→ WHAT YOU SHOULD DO
Nothing but the lines from the start of the data through the line with "بھی ملے گا۔" should appear in the answer, each retyped exactly, and pictures should not.

*** Block opens ***

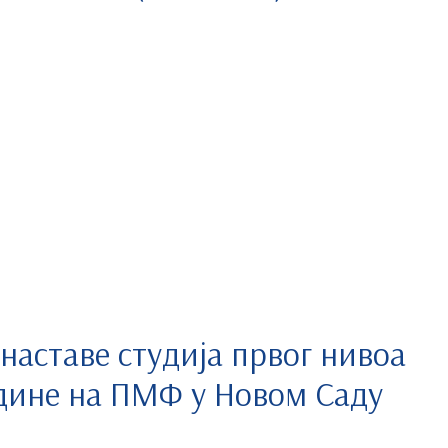
наставе студија првог нивоа
едине на ПМФ у Новом Саду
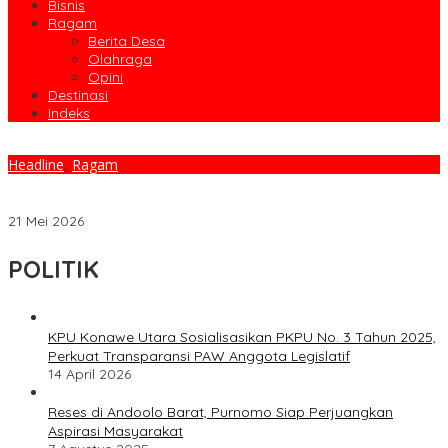
Bisnis
Ragam
Berita Desa
Olahraga
Opini
Destinasi
Indeks
Headline
,
Ragam
Pantau Jemaah Haji Sultra di Makkah, Rektor IAIN Kendari
Apresiasi Sinergi Tim Koordinasi Kemenag
21 Mei 2026
POLITIK
KPU Konawe Utara Sosialisasikan PKPU No. 3 Tahun 2025,
Perkuat Transparansi PAW Anggota Legislatif
14 April 2026
Reses di Andoolo Barat, Purnomo Siap Perjuangkan
Aspirasi Masyarakat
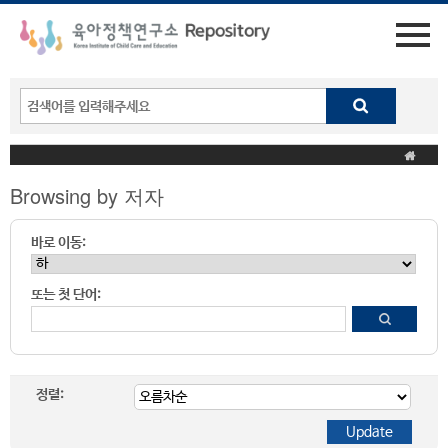
Browsing by 저자
바로 이동:
또는 첫 단어:
정렬:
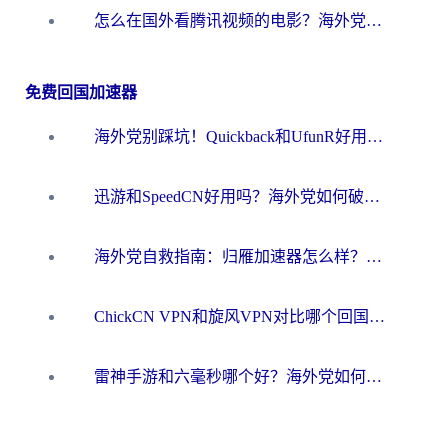
怎么在国外看腾讯视频的电影？海外党亲测有效的回国加速指南
免费回国加速器
海外党别踩坑！Quickback和UfunR好用吗？选对回国加速器才能无缝刷国内资源
迅游和SpeedCN好用吗？海外党如何破解那道看不见的墙
海外党自救指南：归雁加速器怎么样？教你避开坑实现国内资源无缝访问
ChickCN VPN和旋风VPN对比哪个回国效果更好？海外用户的选择困境与出路
雷神手游和六毫秒哪个好？海外党如何真正解锁国内资源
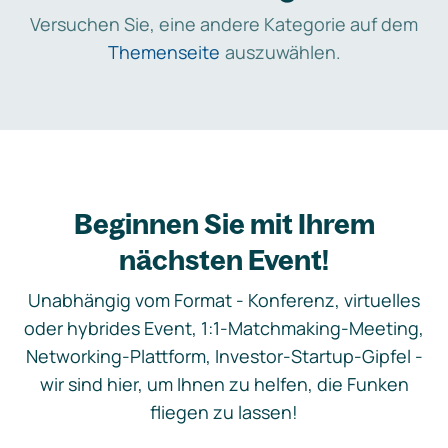
Versuchen Sie, eine andere Kategorie auf dem
Themenseite
auszuwählen.
Beginnen Sie mit Ihrem
nächsten Event!
Unabhängig vom Format - Konferenz, virtuelles
oder hybrides Event, 1:1-Matchmaking-Meeting,
Networking-Plattform, Investor-Startup-Gipfel -
wir sind hier, um Ihnen zu helfen, die Funken
fliegen zu lassen!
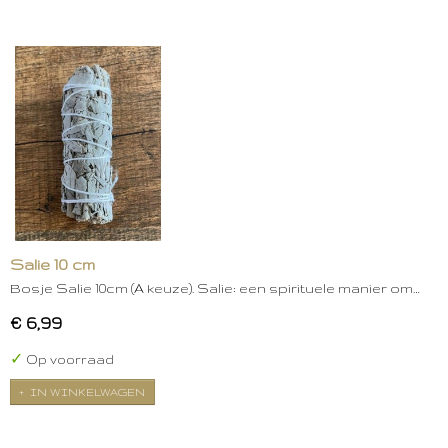
Salie 10 cm
Bosje Salie 10cm (A keuze). Salie: een spirituele manier om…
€ 6,99
✓
Op voorraad
IN WINKELWAGEN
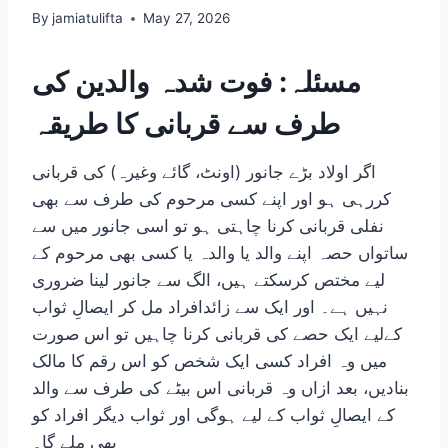
By
jamiatulifta
May 27, 2026
مسئلہ: فوت شدہ والدین کی
طرف سے قربانی کا طریقہ
اگر اولاد بڑے جانور (اونٹ، گائے وغیرہ) کی قربانی
کررہی ہو اور اپنے کسی مرحوم کی طرف سے بھی
نفلی قربانی کرنا چاہتی ہو تو اسی جانور میں سے
ساتواں حصہ اپنے والد یا والدہ یا کسی بھی مرحوم کے
لیے مختص کرسکتے ہیں، الگ سے جانور لینا ضروری
نہیں ہے۔ اور ایک سے زائدافراد مل کر ایصالِ ثواب
کےلیے ایک حصے کی قربانی کرنا چاہیں تو اس صورت
میں وہ افراد کسی ایک شخص کو اس رقم کا مالک
بنادیں، بعد ازاں وہ قربانی اس بیٹے کی طرف سے والد
کے ایصالِ ثواب کے لیے ہوگی اور ثواب دیگر افراد کو
بھی ملے گا۔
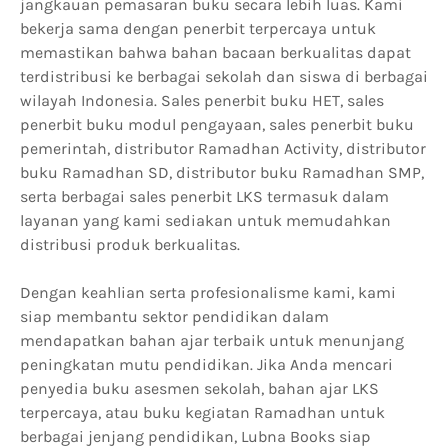
jangkauan pemasaran buku secara lebih luas. Kami
bekerja sama dengan penerbit terpercaya untuk
memastikan bahwa bahan bacaan berkualitas dapat
terdistribusi ke berbagai sekolah dan siswa di berbagai
wilayah Indonesia. Sales penerbit buku HET, sales
penerbit buku modul pengayaan, sales penerbit buku
pemerintah, distributor Ramadhan Activity, distributor
buku Ramadhan SD, distributor buku Ramadhan SMP,
serta berbagai sales penerbit LKS termasuk dalam
layanan yang kami sediakan untuk memudahkan
distribusi produk berkualitas.
Dengan keahlian serta profesionalisme kami, kami
siap membantu sektor pendidikan dalam
mendapatkan bahan ajar terbaik untuk menunjang
peningkatan mutu pendidikan. Jika Anda mencari
penyedia buku asesmen sekolah, bahan ajar LKS
terpercaya, atau buku kegiatan Ramadhan untuk
berbagai jenjang pendidikan, Lubna Books siap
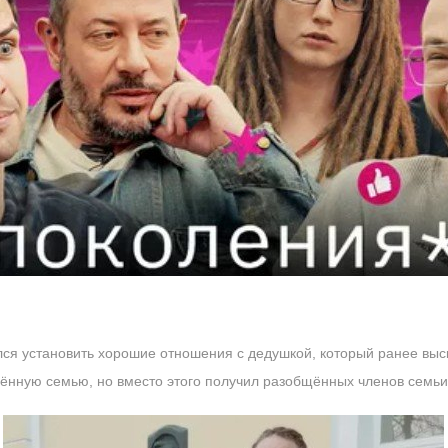
лся установить хорошие отношения с дедушкой, который ранее выск
ённую семью, но вместо этого получил разобщённых членов семьи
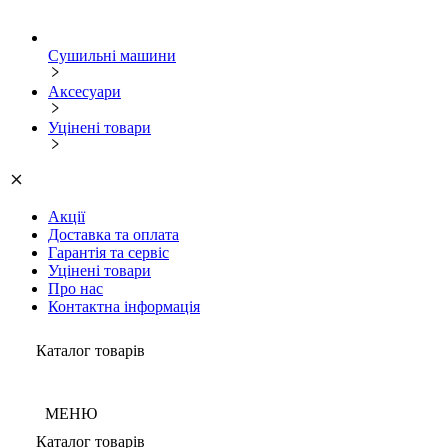
Сушильні машини
Аксесуари
Уцінені товари
Акції
Доставка та оплата
Гарантія та сервіс
Уцінені товари
Про нас
Контактна інформація
Каталог товарів
МЕНЮ
Каталог товарів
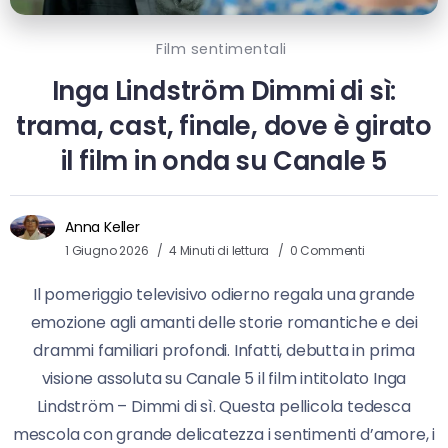
Film sentimentali
Inga Lindström Dimmi di sì:
trama, cast, finale, dove è girato
il film in onda su Canale 5
Anna Keller
1 Giugno 2026
4 Minuti di lettura
0 Commenti
Il pomeriggio televisivo odierno regala una grande
emozione agli amanti delle storie romantiche e dei
drammi familiari profondi. Infatti, debutta in prima
visione assoluta su Canale 5 il film intitolato Inga
Lindström – Dimmi di sì. Questa pellicola tedesca
mescola con grande delicatezza i sentimenti d’amore, i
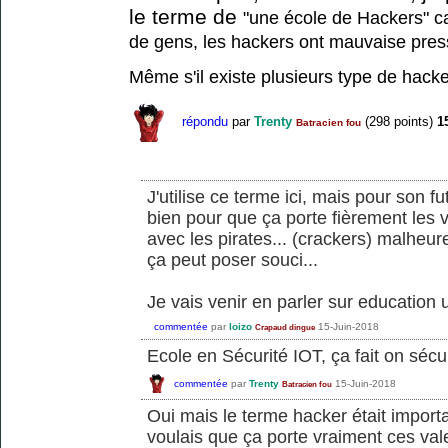
le terme de
"une école de Hackers" c
de gens, les hackers ont mauvaise pre
Même s'il existe plusieurs type de hacke
répondu
par
Trenty
(
298
points)
1
Batracien fou
J'utilise ce terme ici, mais pour son f
bien pour que ça porte fièrement les v
avec les pirates... (crackers) malheu
ça peut poser souci...
Je vais venir en parler sur education u
commentée
par
loizo
15-Juin-2018
Crapaud dingue
Ecole en Sécurité IOT, ça fait on sécur
commentée
par
Trenty
15-Juin-2018
Batracien fou
Oui mais le terme hacker était import
voulais que ça porte vraiment ces val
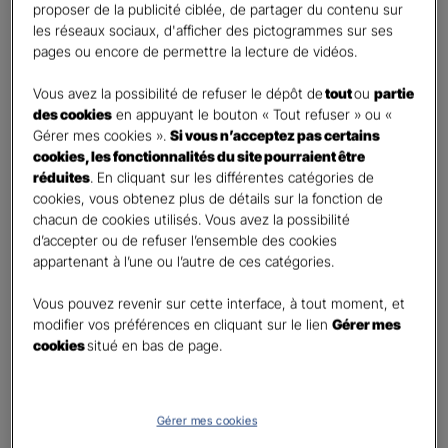
proposer de la publicité ciblée, de partager du contenu sur
Oui
les réseaux sociaux, d'afficher des pictogrammes sur ses
Non
pages ou encore de permettre la lecture de vidéos.
Civilité
*
Vous avez la possibilité de refuser le dépôt de
tout
ou
partie
Madame
des cookies
en appuyant le bouton « Tout refuser » ou «
Gérer mes cookies ».
Si vous n’acceptez pas certains
Monsieur
cookies, les fonctionnalités du site pourraient être
réduites
. En cliquant sur les différentes catégories de
Contact
*
cookies, vous obtenez plus de détails sur la fonction de
chacun de cookies utilisés. Vous avez la possibilité
First
Last
d’accepter ou de refuser l’ensemble des cookies
Téléphone
*
appartenant à l’une ou l’autre de ces catégories.
United
Vous pouvez revenir sur cette interface, à tout moment, et
States
modifier vos préférences en cliquant sur le lien
Gérer mes
E-mail
*
+1
cookies
situé en bas de page.
Informations complémentaires (facultatif)
Gérer mes cookies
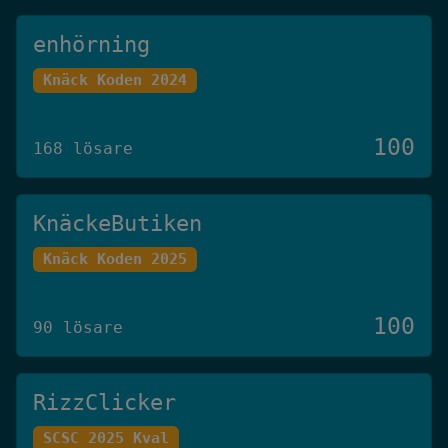
enhörning
Knäck Koden 2024
100
168 lösare
KnäckeButiken
Knäck Koden 2025
100
90 lösare
RizzClicker
SCSC 2025 Kval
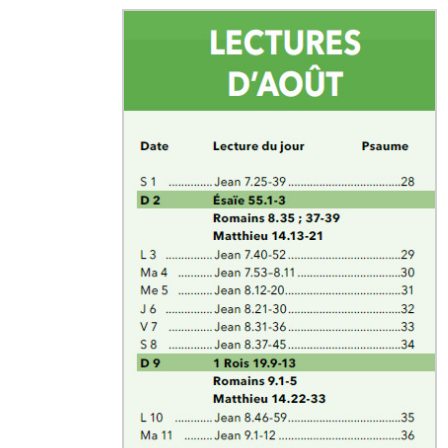
Ensemble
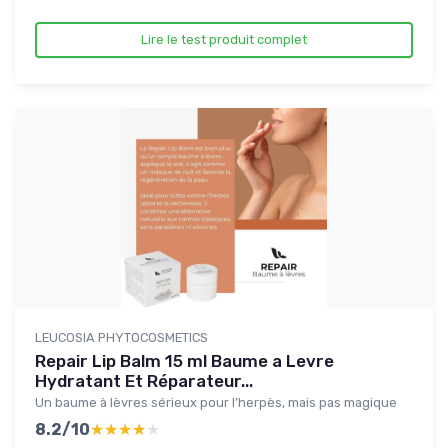
Lire le test produit complet
LEUCOSIA PHYTOCOSMETICS
Repair Lip Balm 15 ml Baume a Levre
Hydratant Et Réparateur...
Un baume à lèvres sérieux pour l’herpès, mais pas magique
8.2/10
★★★★★
★★★★★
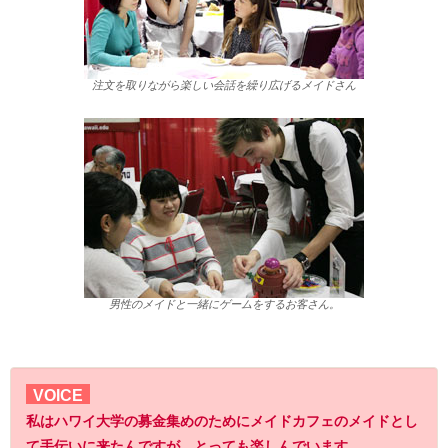
注文を取りながら楽しい会話を繰り広げるメイドさん
男性のメイドと一緒にゲームをするお客さん。
VOICE
私はハワイ大学の募金集めのためにメイドカフェのメイドとし
て手伝いに来たんですが、とっても楽しんでいます。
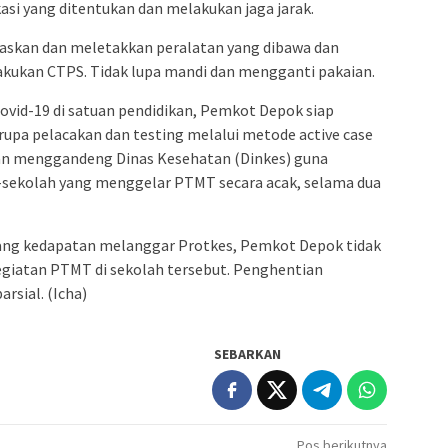
si yang ditentukan dan melakukan jaga jarak.
paskan dan meletakkan peralatan yang dibawa dan
akukan CTPS. Tidak lupa mandi dan mengganti pakaian.
ovid-19 di satuan pendidikan, Pemkot Depok siap
rupa pelacakan dan testing melalui metode active case
ngan menggandeng Dinas Kesehatan (Dinkes) guna
-sekolah yang menggelar PTMT secara acak, selama dua
yang kedapatan melanggar Protkes, Pemkot Depok tidak
giatan PTMT di sekolah tersebut. Penghentian
arsial. (Icha)
SEBARKAN
Pos berikutnya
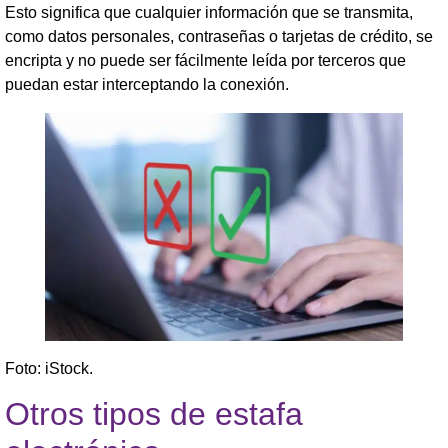
Esto significa que cualquier información que se transmita,
como datos personales, contraseñas o tarjetas de crédito, se
encripta y no puede ser fácilmente leída por terceros que
puedan estar interceptando la conexión.
Foto: iStock.
Otros tipos de estafa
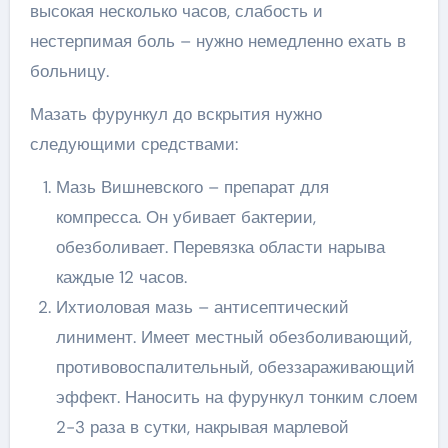
высокая несколько часов, слабость и
нестерпимая боль – нужно немедленно ехать в
больницу.
Мазать фурункул до вскрытия нужно
следующими средствами:
Мазь Вишневского – препарат для
компресса. Он убивает бактерии,
обезболивает. Перевязка области нарыва
каждые 12 часов.
Ихтиоловая мазь – антисептический
линимент. Имеет местный обезболивающий,
противовоспалительный, обеззараживающий
эффект. Наносить на фурункул тонким слоем
2-3 раза в сутки, накрывая марлевой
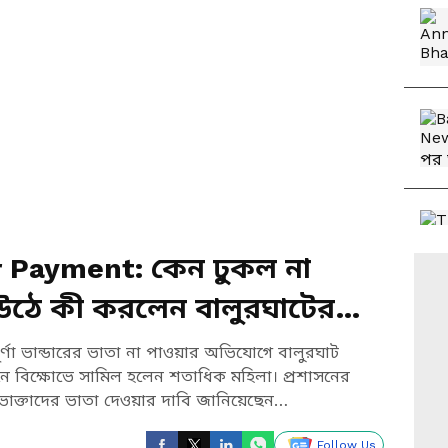
 Payment: কেন ঢুকল না
সে উঠে কী করলেন বালুরঘাটের
ণা ভান্ডারের ভাতা না পাওয়ার অভিযোগে বালুরঘাট
 বিক্ষোভে সামিল হলেন শতাধিক মহিলা। প্রশাসনের
ভোক্তাদের ভাতা দেওয়ার দাবি জানিয়েছেন
Follow Us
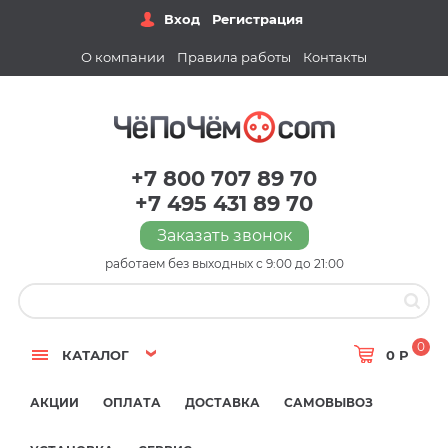
Вход
Регистрация
О компании
Правила работы
Контакты
+7 800 707 89 70
+7 495 431 89 70
Заказать звонок
работаем без выходных с 9:00 до 21:00
0
КАТАЛОГ
0 Р
АКЦИИ
ОПЛАТА
ДОСТАВКА
САМОВЫВОЗ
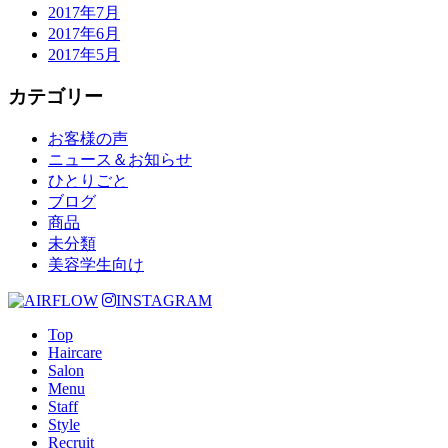
2017年7月
2017年6月
2017年5月
カテゴリー
お客様の声
ニュース＆お知らせ
ひとりごと
ブログ
商品
未分類
美容学生向け
INSTAGRAM
Top
Haircare
Salon
Menu
Staff
Style
Recruit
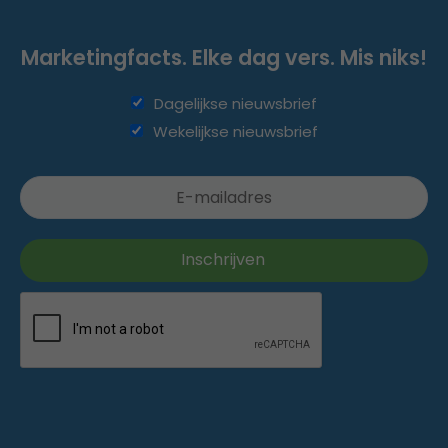
Marketingfacts. Elke dag vers. Mis niks!
Dagelijkse nieuwsbrief
Wekelijkse nieuwsbrief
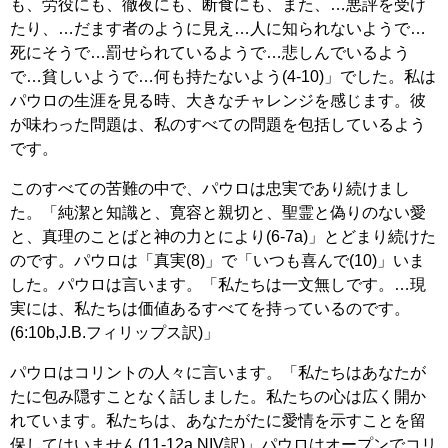
も、労役にも、徹夜にも、断食にも、また、…悪評を受け
たり、…だます者のように見え…人に知られないようで…
死にそうで…罰せられているようで…悲しんでいるよう
で…貧しいようで…何も持たないよう(4-10)」でした。私は
パウロの生涯を見る時、大きなチャレンジを感じます。彼
が味わった問題は、私のすべての問題を包括しているよう
です。
このすべての苦難の中で、パウロは忠実であり続けまし
た。「純潔と知識と、寛容と親切と、聖霊と偽りのない愛
と、真理のことばと神の力とにより(6-7a)」とどまり続けた
のです。パウロは「真実(8)」で「いつも喜んで(10)」いま
した。パウロは言います。「私たちは一文無しです。…現
実には、私たちは価値あるすべてを持っているのです。
(6:10b,J.B.フィリップス訳)」
パウロはコリントの人々に言います。「私たちはあなたが
たに包み隠すことなく話しました。私たちの心は広く開か
れています。私たちは、あなたがたに愛情を示すことを留
保してはいません(11-12a,NIV訳)」パウロはオープンでコリ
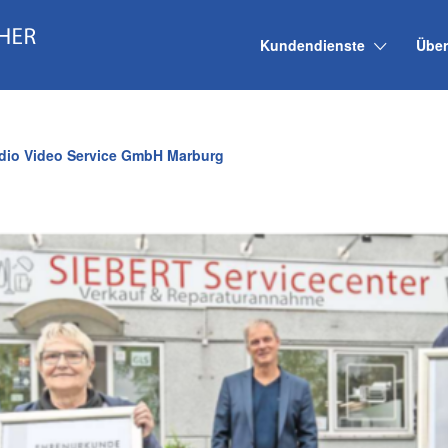
Kundendienste
Über
udio Video Service GmbH Marburg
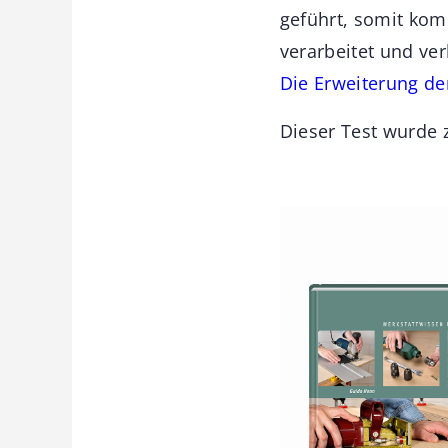
geführt, somit kom
verarbeitet und ver
Die Erweiterung der
Dieser Test wurde z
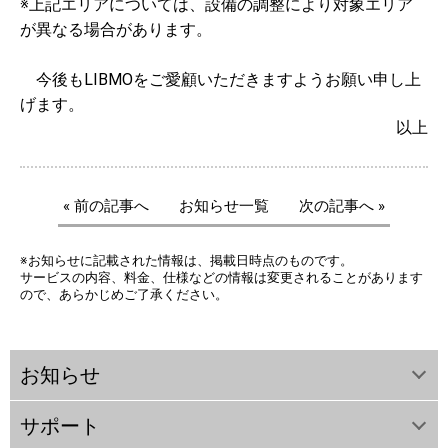
※上記エリアについては、設備の調整により対象エリア
が異なる場合があります。
今後もLIBMOをご愛顧いただきますようお願い申し上
げます。
以上
« 前の記事へ
お知らせ一覧
次の記事へ »
※お知らせに記載された情報は、掲載日時点のものです。
サービスの内容、料金、仕様などの情報は変更されることがあります
ので、あらかじめご了承ください。
お知らせ
サポート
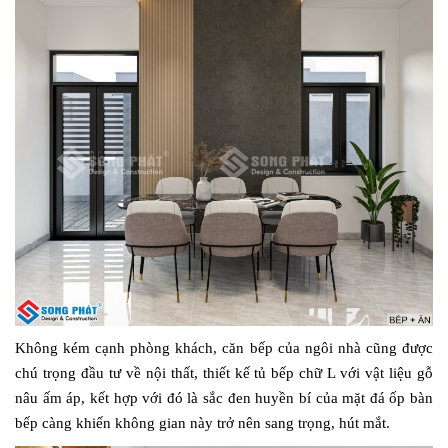
Không kém cạnh phòng khách, căn bếp của ngôi nhà cũng được
chú trọng đầu tư về nội thất, thiết kế tủ bếp chữ L với vật liệu gỗ
nâu ấm áp, kết hợp với đó là sắc đen huyền bí của mặt đá ốp bàn
bếp càng khiến không gian này trở nên sang trọng, hút mắt.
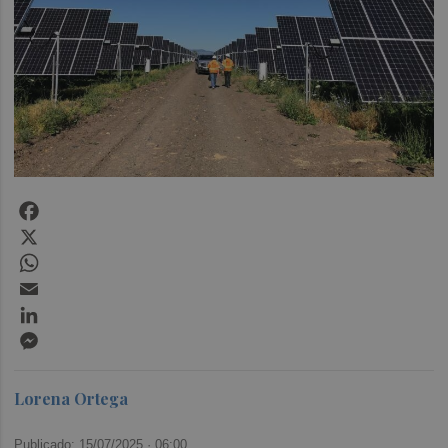
Facebook
X
WhatsApp
Email
LinkedIn
Messenger
Lorena Ortega
Publicado: 15/07/2025 ·
06:00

*** Block closes ***

→ ANSWER FOR THE TASK
наставе студија првог нивоа
едине на ПМФ у Новом Саду
Bisnis
Ragam
Berita Desa
Olahraga
Opini
Destinasi
Indeks
Headline
,
Ragam
Pantau Jemaah Haji Sultra di Makkah, Rektor IAIN Kendari
Apresiasi Sinergi Tim Koordinasi Kemenag
21 Mei 2026
POLITIK
KPU Konawe Utara Sosialisasikan PKPU No. 3 Tahun 2025,
Perkuat Transparansi PAW Anggota Legislatif
14 April 2026
Reses di Andoolo Barat, Purnomo Siap Perjuangkan
Aspirasi Masyarakat
Browsing by 저자
바로 이동:
또는 첫 단어:
정렬:
怎么在国外看腾讯视频的电影？海外党亲测有效的回国加速指南
免费回国加速器
海外党别踩坑！Quickback和UfunR好用吗？选对回国加速器才能无缝刷国内资源
迅游和SpeedCN好用吗？海外党如何破解那道看不见的墙
海外党自救指南：归雁加速器怎么样？教你避开坑实现国内资源无缝访问
ChickCN VPN和旋风VPN对比哪个回国效果更好？海外用户的选择困境与出路
雷神手游和六毫秒哪个好？海外党如何真正解锁国内资源
Versuchen Sie, eine andere Kategorie auf dem
Themenseite
auszuwählen.
Beginnen Sie mit Ihrem
nächsten Event!
Unabhängig vom Format - Konferenz, virtuelles
oder hybrides Event, 1:1-Matchmaking-Meeting,
Networking-Plattform, Investor-Startup-Gipfel -
wir sind hier, um Ihnen zu helfen, die Funken
fliegen zu lassen!
Salie 10 cm
Bosje Salie 10cm (A keuze). Salie: een spirituele manier om…
€ 6,99
✓
Op voorraad
IN WINKELWAGEN
By
jamiatulifta
May 27, 2026
مسئلہ: فوت شدہ والدین کی
طرف سے قربانی کا طریقہ
اگر اولاد بڑے جانور (اونٹ، گائے وغیرہ) کی قربانی
کررہی ہو اور اپنے کسی مرحوم کی طرف سے بھی
نفلی قربانی کرنا چاہتی ہو تو اسی جانور میں سے
ساتواں حصہ اپنے والد یا والدہ یا کسی بھی مرحوم کے
لیے مختص کرسکتے ہیں، الگ سے جانور لینا ضروری
نہیں ہے۔ اور ایک سے زائدافراد مل کر ایصالِ ثواب
کےلیے ایک حصے کی قربانی کرنا چاہیں تو اس صورت
میں وہ افراد کسی ایک شخص کو اس رقم کا مالک
بنادیں، بعد ازاں وہ قربانی اس بیٹے کی طرف سے والد
کے ایصالِ ثواب کے لیے ہوگی اور ثواب دیگر افراد کو
بھی ملے گا۔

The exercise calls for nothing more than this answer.